▸ **The records**
▼

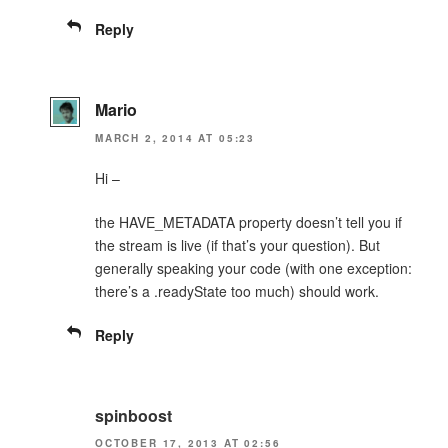
Reply
Mario
MARCH 2, 2014 AT 05:23
Hi –
the HAVE_METADATA property doesn’t tell you if
the stream is live (if that’s your question). But
generally speaking your code (with one exception:
there’s a .readyState too much) should work.
Reply
spinboost
OCTOBER 17, 2013 AT 02:56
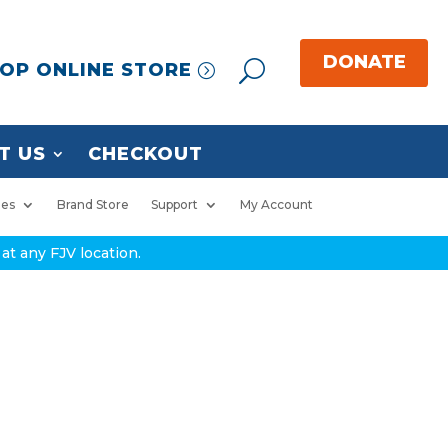
OP ONLINE STORE
T US
CHECKOUT
ies
Brand Store
Support
My Account
at any FJV location.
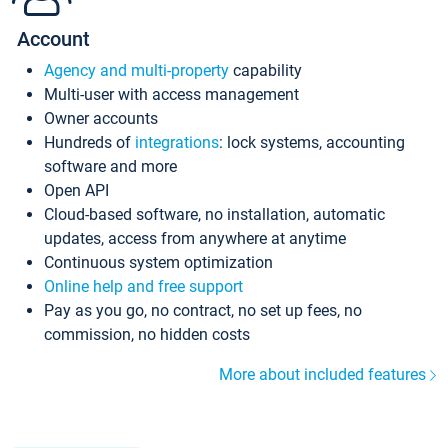
Account
Agency and multi-property
capability
Multi-user with access management
Owner accounts
Hundreds of
integrations
: lock systems, accounting
software and more
Open API
Cloud-based software, no installation, automatic
updates, access from anywhere at anytime
Continuous system optimization
Online help and free support
Pay as you go, no contract, no set up fees, no
commission, no hidden costs
More about included features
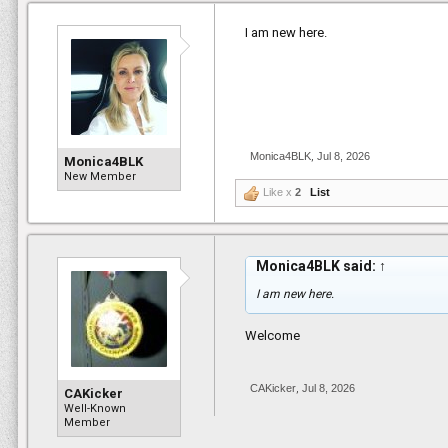
I am new here.
Monica4BLK
,
Jul 8, 2026
Monica4BLK
New Member
Like x
2
List
Monica4BLK said:
↑
I am new here.
Welcome
CAKicker
,
Jul 8, 2026
CAKicker
Well-Known
Member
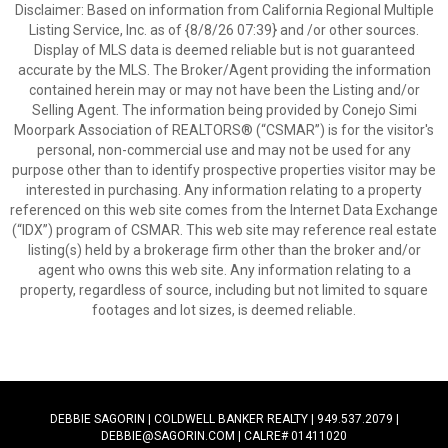
Disclaimer: Based on information from California Regional Multiple
Listing Service, Inc. as of {8/8/26 07:39} and /or other sources.
Display of MLS data is deemed reliable but is not guaranteed
accurate by the MLS. The Broker/Agent providing the information
contained herein may or may not have been the Listing and/or
Selling Agent. The information being provided by Conejo Simi
Moorpark Association of REALTORS® (“CSMAR”) is for the visitor's
personal, non-commercial use and may not be used for any
purpose other than to identify prospective properties visitor may be
interested in purchasing. Any information relating to a property
referenced on this web site comes from the Internet Data Exchange
(“IDX”) program of CSMAR. This web site may reference real estate
listing(s) held by a brokerage firm other than the broker and/or
agent who owns this web site. Any information relating to a
property, regardless of source, including but not limited to square
footages and lot sizes, is deemed reliable.
DEBBIE SAGORIN | COLDWELL BANKER REALTY | 949.537.2079 |
DEBBIE@SAGORIN.COM | CALRE# 01411020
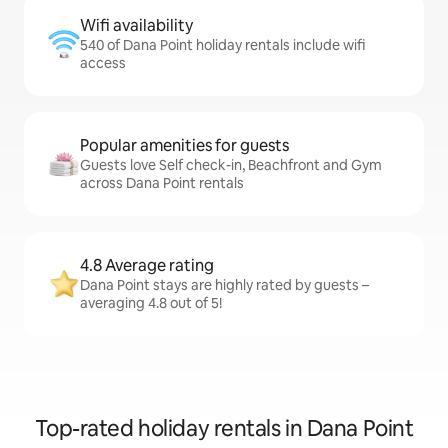
Wifi availability
540 of Dana Point holiday rentals include wifi
access
Popular amenities for guests
Guests love Self check-in, Beachfront and Gym
across Dana Point rentals
4.8 Average rating
Dana Point stays are highly rated by guests –
averaging 4.8 out of 5!
Top-rated holiday rentals in Dana Point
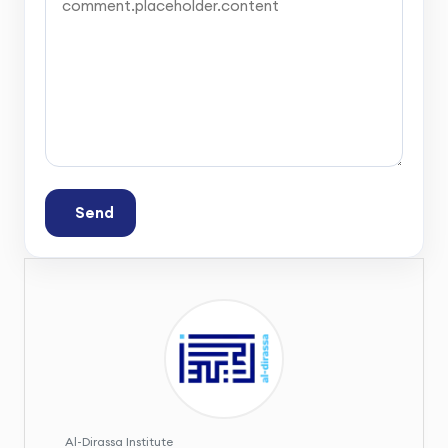
Send
Al-Dirassa Institute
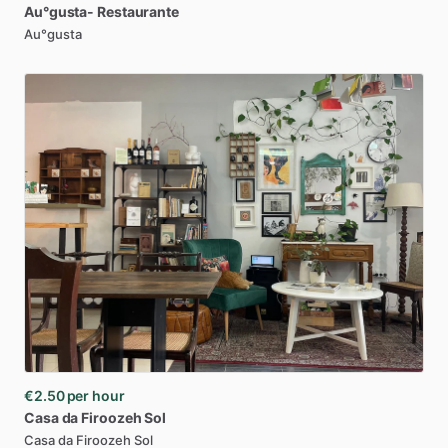
Au°gusta-
Restaurante
Au°gusta
€2.50
per hour
Casa
da
Firoozeh
Sol
Casa da Firoozeh Sol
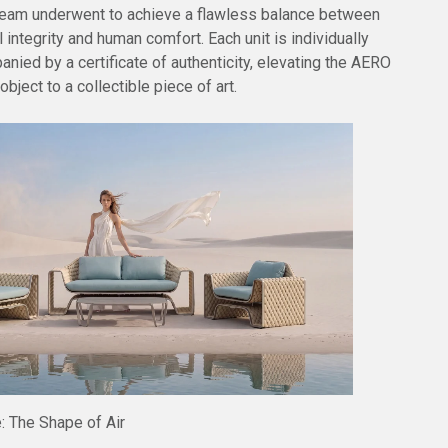
 team underwent to achieve a flawless balance between
 integrity and human comfort. Each unit is individually
nied by a certificate of authenticity, elevating the AERO
bject to a collectible piece of art.
: The Shape of Air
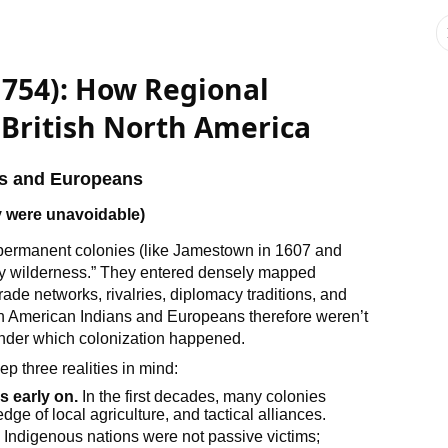
1754): How Regional
 British North America
ns and Europeans
y were unavoidable)
permanent colonies (like Jamestown in 1607 and
pty wilderness.” They entered densely mapped
de networks, rivalries, diplomacy traditions, and
 American Indians and Europeans therefore weren’t
under which colonization happened.
ep three realities in mind:
 early on.
In the first decades, many colonies
ge of local agriculture, and tactical alliances.
.
Indigenous nations were not passive victims;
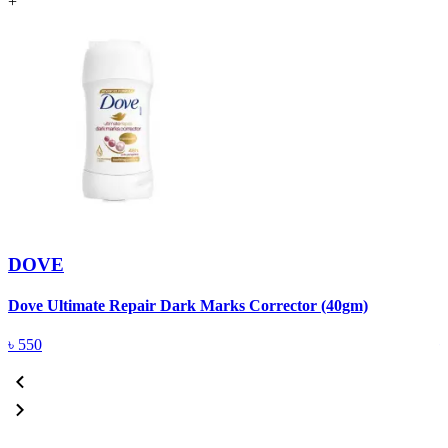
+
DOVE
Dove Ultimate Repair Dark Marks Corrector (40gm)
D
৳
550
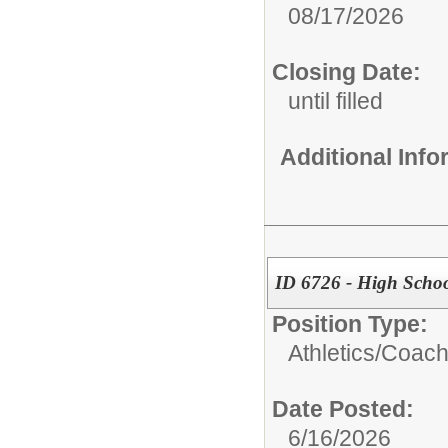
08/17/2026
Closing Date:
until filled
Additional Inf
ID 6726 - High Schoo
Position Type:
Athletics/
Coac
Date Posted:
6/16/2026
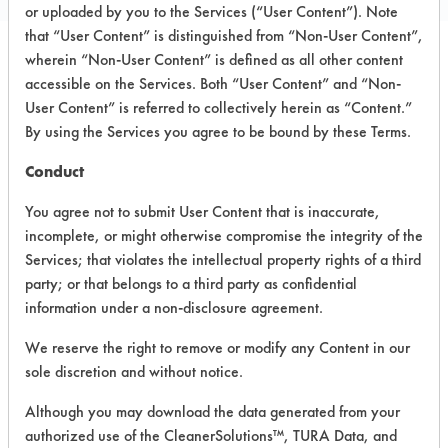
or uploaded by you to the Services (“User Content”). Note
that “User Content” is distinguished from “Non-User Content”,
wherein “Non-User Content” is defined as all other content
PRODUCT
SAFETY
accessible on the Services. Both “User Content” and “Non-
CLASSIFICATION
NAME
EVALUATION
User Content” is referred to collectively herein as “Content.”
By using the Services you agree to be bound by these Terms.
ProNatural
Conduct
All Purpose
Alkaline Aqueous
3.8
Cleaner
You agree not to submit User Content that is inaccurate,
incomplete, or might otherwise compromise the integrity of the
Disinfecting
Services; that violates the intellectual property rights of a third
Multi
Acidic Aqueous
5.3
Surface
party; or that belongs to a third party as confidential
Cleaner
information under a non-disclosure agreement.
We reserve the right to remove or modify any Content in our
NAPCD-8 All
Surface
Alkaline Aqueous
3.8
sole discretion and without notice.
Cleaner
Although you may download the data generated from your
DG-23
Alkaline Aqueous
3.8
authorized use of the CleanerSolutions™, TURA Data, and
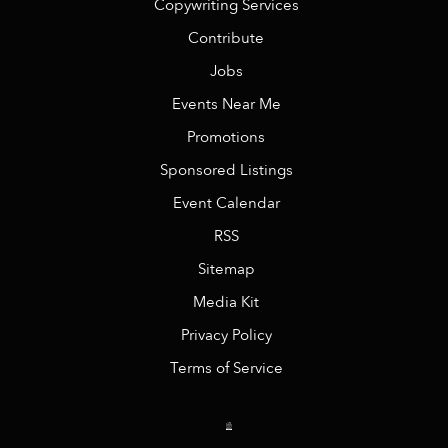
Copywriting Services
Contribute
Jobs
Events Near Me
Promotions
Sponsored Listings
Event Calendar
RSS
Sitemap
Media Kit
Privacy Policy
Terms of Service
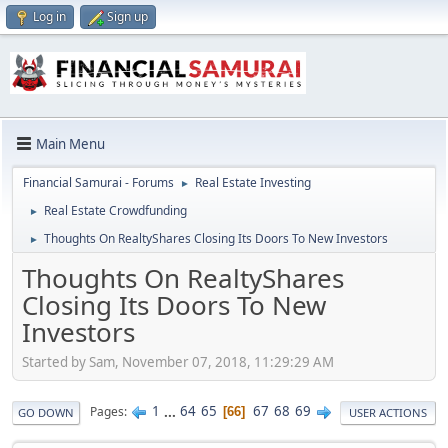
Log in
Sign up
Main Menu
Financial Samurai - Forums
Real Estate Investing
►
Real Estate Crowdfunding
►
Thoughts On RealtyShares Closing Its Doors To New Investors
►
Thoughts On RealtyShares
Closing Its Doors To New
Investors
Started by Sam, November 07, 2018, 11:29:29 AM
1
...
64
65
67
68
69
Pages
66
GO DOWN
USER ACTIONS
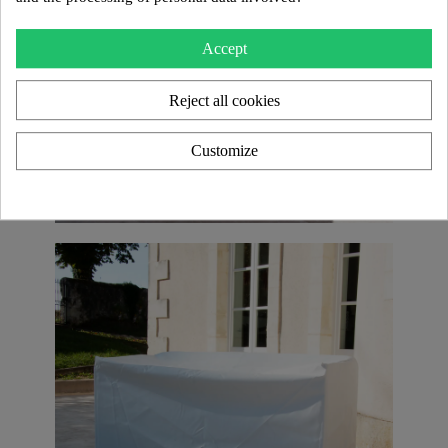
Accept
Reject all cookies
Customize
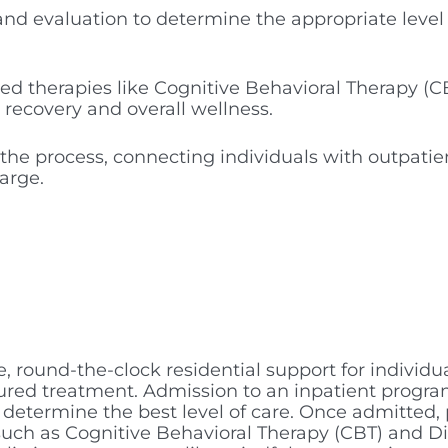
and evaluation to determine the appropriate level
ed therapies like Cognitive Behavioral Therapy (C
t recovery and overall wellness.
 the process, connecting individuals with outpatie
arge.
, round-the-clock residential support for individu
ured treatment. Admission to an inpatient program
etermine the best level of care. Once admitted, 
uch as Cognitive Behavioral Therapy (CBT) and Dia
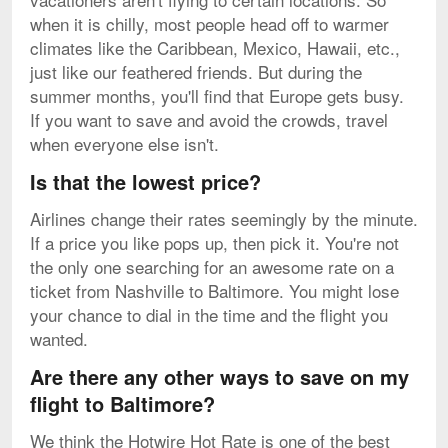
when it is chilly, most people head off to warmer
climates like the Caribbean, Mexico, Hawaii, etc.,
just like our feathered friends. But during the
summer months, you'll find that Europe gets busy.
If you want to save and avoid the crowds, travel
when everyone else isn't.
Is that the lowest price?
Airlines change their rates seemingly by the minute.
If a price you like pops up, then pick it. You're not
the only one searching for an awesome rate on a
ticket from Nashville to Baltimore. You might lose
your chance to dial in the time and the flight you
wanted.
Are there any other ways to save on my
flight to Baltimore?
We think the Hotwire Hot Rate is one of the best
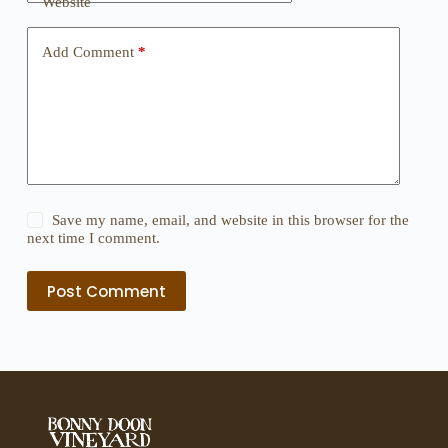
Website
Add Comment
*
Save my name, email, and website in this browser for the
next time I comment.
Post Comment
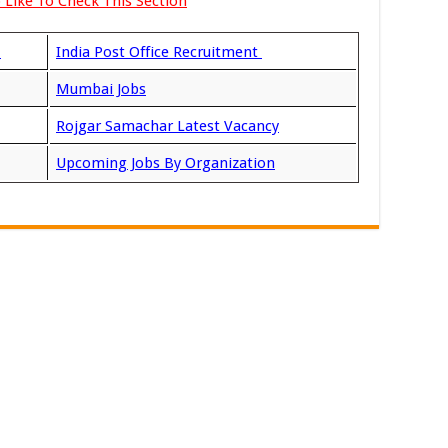
 Like To Check This Section
t
India Post Office Recruitment
Mumbai Jobs
Rojgar Samachar Latest Vacancy
Upcoming Jobs By Organization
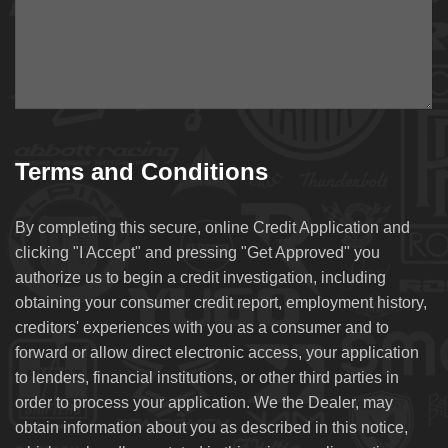
Terms and Conditions
By completing this secure, online Credit Application and
clicking "I Accept" and pressing "Get Approved" you
authorize us to begin a credit investigation, including
obtaining your consumer credit report, employment history,
creditors' experiences with you as a consumer and to
forward or allow direct electronic access, your application
to lenders, financial institutions, or other third parties in
order to process your application. We the Dealer, may
obtain information about you as described in this notice,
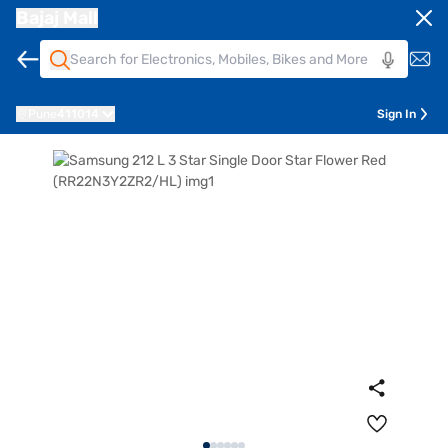
Bajaj Mall
Pune
411014
Sign In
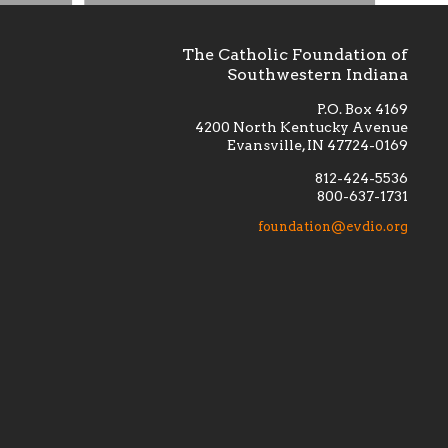
The Catholic Foundation of
Southwestern Indiana
P.O. Box 4169
4200 North Kentucky Avenue
Evansville, IN 47724-0169
812-424-5536
800-637-1731
lement
Financially supporting the
 we seek
education and efficacy of our
foundation@evdio.org
al
seminarians, and creating a broader
r those
awareness of the religious life
within our diocese.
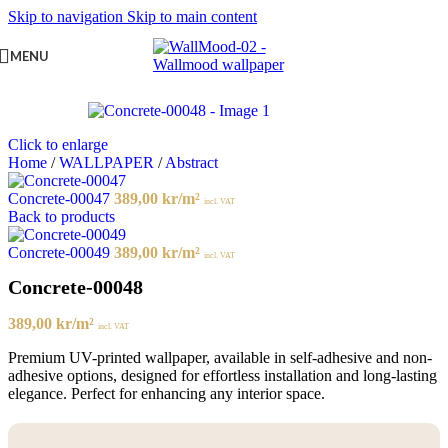
Skip to navigation
Skip to main content
MENU
Click to enlarge
Home
/
WALLPAPER
/
Abstract
Concrete-00047
389,00
kr
/m²
incl. VAT
Back to products
Concrete-00049
389,00
kr
/m²
incl. VAT
Concrete-00048
389,00
kr
/m²
incl. VAT
Premium UV-printed wallpaper, available in self-adhesive and non-
adhesive options, designed for effortless installation and long-lasting
elegance. Perfect for enhancing any interior space.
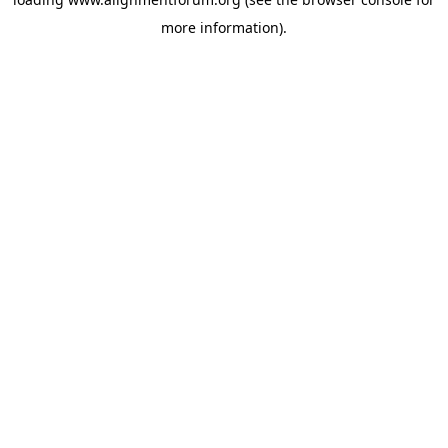
more information).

▲

▸ **Work task**
What should come back is an exact copy of the lines above from the line with "ge of local" to the line with "etermine the best", both included, minus the pictures.

▸ **Your solution**
ge of local agriculture, and tactical alliances.
.
Indigenous nations were not passive victims;
+
DOVE
Dove Ultimate Repair Dark Marks Corrector (40gm)
D
৳
550
08/17/2026
Closing Date:
until filled
Additional Inf
ID 6726 - High Schoo
Position Type:
Athletics/
Coac
Date Posted:
6/16/2026
or uploaded by you to the Services (“User Content”). Note
that “User Content” is distinguished from “Non-User Content”,
wherein “Non-User Content” is defined as all other content
PRODUCT
SAFETY
accessible on the Services. Both “User Content” and “Non-
CLASSIFICATION
NAME
EVALUATION
User Content” is referred to collectively herein as “Content.”
By using the Services you agree to be bound by these Terms.
ProNatural
Conduct
All Purpose
Alkaline Aqueous
3.8
Cleaner
You agree not to submit User Content that is inaccurate,
incomplete, or might otherwise compromise the integrity of the
Disinfecting
Services; that violates the intellectual property rights of a third
Multi
Acidic Aqueous
5.3
Surface
party; or that belongs to a third party as confidential
Cleaner
information under a non-disclosure agreement.
We reserve the right to remove or modify any Content in our
NAPCD-8 All
Surface
Alkaline Aqueous
3.8
sole discretion and without notice.
Cleaner
Although you may download the data generated from your
DG-23
Alkaline Aqueous
3.8
authorized use of the CleanerSolutions™, TURA Data, and
Copywriting Services
Contribute
Jobs
Events Near Me
Promotions
Sponsored Listings
Event Calendar
RSS
Sitemap
Media Kit
Privacy Policy
Terms of Service
Log in
Sign up
Main Menu
Financial Samurai - Forums
Real Estate Investing
►
Real Estate Crowdfunding
►
Thoughts On RealtyShares Closing Its Doors To New Investors
►
Thoughts On RealtyShares
Closing Its Doors To New
Investors
Started by Sam, November 07, 2018, 11:29:29 AM
1
...
64
65
67
68
69
Pages
66
GO DOWN
USER ACTIONS
Accept
Reject all cookies
Customize
and evaluation to determine the appropriate level
ed therapies like Cognitive Behavioral Therapy (C
t recovery and overall wellness.
 the process, connecting individuals with outpatie
arge.
, round-the-clock residential support for individu
ured treatment. Admission to an inpatient program
etermine the best level of care. Once admitted, 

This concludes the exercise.